### [WHAT YOU HAVE TO DO]
Each record should be given again exactly, and any picture in it left out.

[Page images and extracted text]
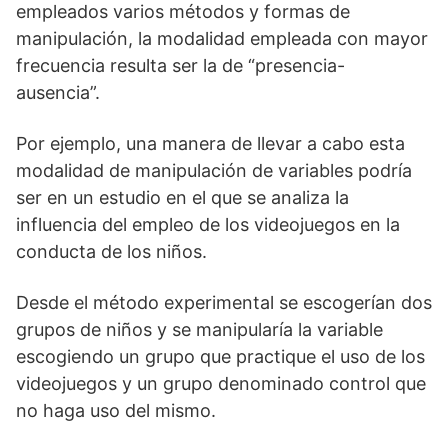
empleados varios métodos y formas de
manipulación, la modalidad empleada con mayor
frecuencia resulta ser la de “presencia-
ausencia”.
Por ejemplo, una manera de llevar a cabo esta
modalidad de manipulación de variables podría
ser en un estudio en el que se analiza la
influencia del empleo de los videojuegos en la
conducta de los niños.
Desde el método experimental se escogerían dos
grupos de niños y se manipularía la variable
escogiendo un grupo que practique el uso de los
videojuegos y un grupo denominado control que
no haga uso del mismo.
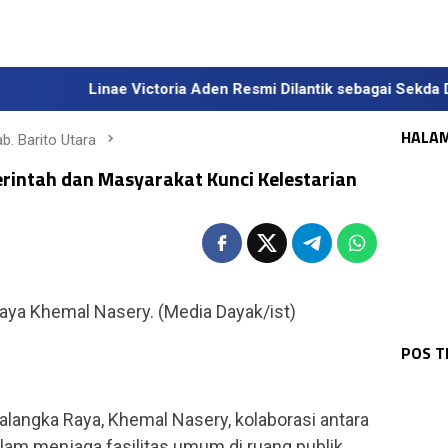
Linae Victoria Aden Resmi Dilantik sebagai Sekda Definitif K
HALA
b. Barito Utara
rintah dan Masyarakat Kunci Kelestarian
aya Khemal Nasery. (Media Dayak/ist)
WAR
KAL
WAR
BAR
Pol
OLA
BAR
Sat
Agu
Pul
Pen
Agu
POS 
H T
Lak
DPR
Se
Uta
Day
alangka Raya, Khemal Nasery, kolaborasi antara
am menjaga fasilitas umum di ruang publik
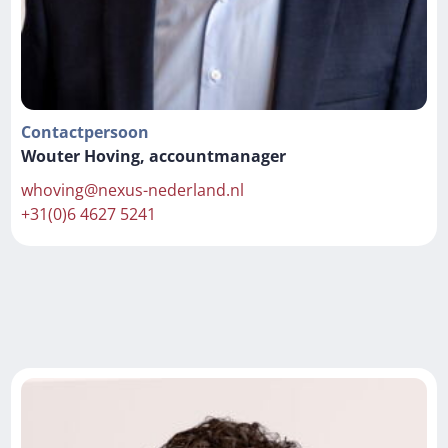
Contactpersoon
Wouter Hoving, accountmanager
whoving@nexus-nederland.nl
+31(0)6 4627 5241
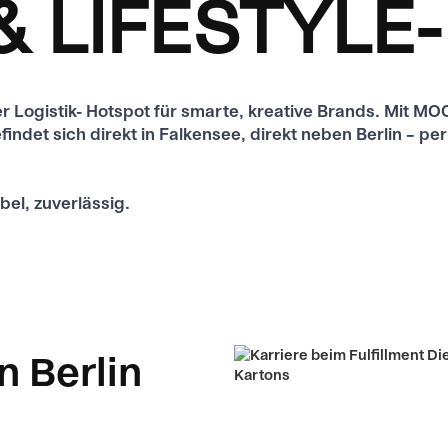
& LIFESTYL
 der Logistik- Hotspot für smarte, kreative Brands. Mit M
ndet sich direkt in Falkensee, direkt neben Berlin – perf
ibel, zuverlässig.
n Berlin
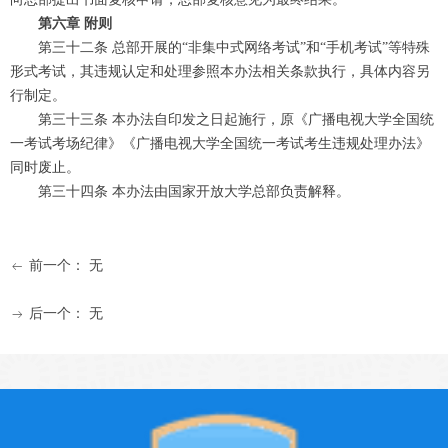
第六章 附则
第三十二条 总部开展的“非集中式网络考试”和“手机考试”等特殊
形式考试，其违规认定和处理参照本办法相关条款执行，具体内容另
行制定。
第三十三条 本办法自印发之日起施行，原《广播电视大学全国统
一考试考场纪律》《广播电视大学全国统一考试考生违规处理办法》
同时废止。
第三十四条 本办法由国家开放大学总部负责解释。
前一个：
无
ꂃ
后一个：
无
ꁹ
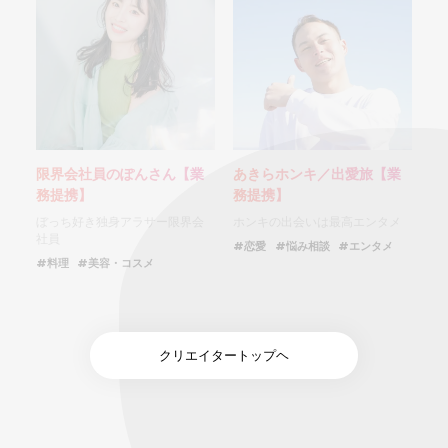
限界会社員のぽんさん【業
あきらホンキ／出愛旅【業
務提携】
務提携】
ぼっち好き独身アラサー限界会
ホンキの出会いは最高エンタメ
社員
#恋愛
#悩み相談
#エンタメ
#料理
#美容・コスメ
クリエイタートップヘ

### [THE COMPLETED TASK]
empleados varios métodos y formas de
manipulación, la modalidad empleada con mayor
frecuencia resulta ser la de “presencia-
ausencia”.
Por ejemplo, una manera de llevar a cabo esta
modalidad de manipulación de variables podría
ser en un estudio en el que se analiza la
influencia del empleo de los videojuegos en la
conducta de los niños.
Desde el método experimental se escogerían dos
grupos de niños y se manipularía la variable
escogiendo un grupo que practique el uso de los
videojuegos y un grupo denominado control que
no haga uso del mismo.
Linae Victoria Aden Resmi Dilantik sebagai Sekda Definitif K
HALA
b. Barito Utara
rintah dan Masyarakat Kunci Kelestarian
aya Khemal Nasery. (Media Dayak/ist)
WAR
KAL
WAR
BAR
Pol
OLA
BAR
Sat
Agu
Pul
Pen
Agu
POS 
H T
Lak
DPR
Se
Uta
Day
alangka Raya, Khemal Nasery, kolaborasi antara
am menjaga fasilitas umum di ruang publik
Contactpersoon
Wouter Hoving, accountmanager
whoving@nexus-nederland.nl
+31(0)6 4627 5241
& LIFESTYL
 der Logistik- Hotspot für smarte, kreative Brands. Mit M
ndet sich direkt in Falkensee, direkt neben Berlin – perf
ibel, zuverlässig.
n Berlin
第六章 附则
第三十二条 总部开展的“非集中式网络考试”和“手机考试”等特殊
形式考试，其违规认定和处理参照本办法相关条款执行，具体内容另
行制定。
第三十三条 本办法自印发之日起施行，原《广播电视大学全国统
一考试考场纪律》《广播电视大学全国统一考试考生违规处理办法》
同时废止。
第三十四条 本办法由国家开放大学总部负责解释。
前一个：
无
ꂃ
后一个：
无
ꁹ
限界会社員のぽんさん【業
あきらホンキ／出愛旅【業
務提携】
務提携】
ぼっち好き独身アラサー限界会
ホンキの出会いは最高エンタメ
社員
#恋愛
#悩み相談
#エンタメ
#料理
#美容・コスメ
クリエイタートップヘ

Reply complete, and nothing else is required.